Mas o que deu em Beatriz para criticar a personagem que mais fascina, no momento, o Brasil? Ficou esnobe como Odete Roitman? Jamais. Beatriz é petista desde a fundação do Partido dos Trabalhadores, amargou duras penas quando o ex-marido, o economista Maurício Segall, foi preso e torturado pela ditadura militar e pode ser encontrada num pé sujo tomando um cafezinho — três situações impensáveis na vida de Odete.
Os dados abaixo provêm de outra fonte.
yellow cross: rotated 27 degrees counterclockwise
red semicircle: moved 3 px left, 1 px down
Sua modéstia não a deixa admitir que é uma leitora sofisticadíssima, de autores conhecidos apenas por dois ou três brasileiros eruditos. "Ai, meu Deus, só porque falei uma vez em Alejo Carpentier, o maior escritor, para mim, da América Latina, vão me chamar de intelectual? Por favor, me ajude a destruir este rótulo. Gosto de Thomas Mann, Machado de Assis, Eça de Queiroz, Balzac, ou seja, os clássicos." Um de seus irmãos — é assim que ela se refere aos amigos do peito —, o autor teatral Flávio Marinho, sabe, no entanto, que a amiga devora turminhas de poetas e romancistas desconhecidos de séculos e séculos atrás. "Não, não. O que sou é uma leitora compulsiva. Nos jornais, por exemplo, leio os artigos de quem concorda comigo. Gosto, portanto, de Fernando Pedreira, de Moacyr Werneck de Castro, de Jânio de Freitas, de Ricardo Noblat e, até há pouco, dos artigos de Hélio Pellegrino."
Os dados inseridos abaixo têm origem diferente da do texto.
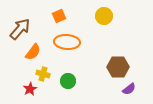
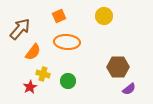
red star: moved 2 px up
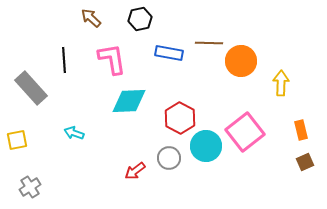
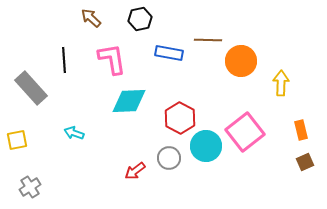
brown line: moved 1 px left, 3 px up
Beatriz vive entre o casarão que foi do sogro Lazar Segall, no bairro paulista de Vila Mariana (ao lado do Museu Lazar Segall), e a cobertura no 14° andar de um edifício da Rua Barão da Torre, na carioca Ipanema. "A construtora deve ter feito uma mutreta para construir um prédio tão alto aqui", diz na varanda com vista para a praia e para a Lagoa Rodrigo de Freitas. Nega até o hábito de freqüentar restaurantes requintados. "Nem vou a estes lugares. Gosto é de comida de qualidade."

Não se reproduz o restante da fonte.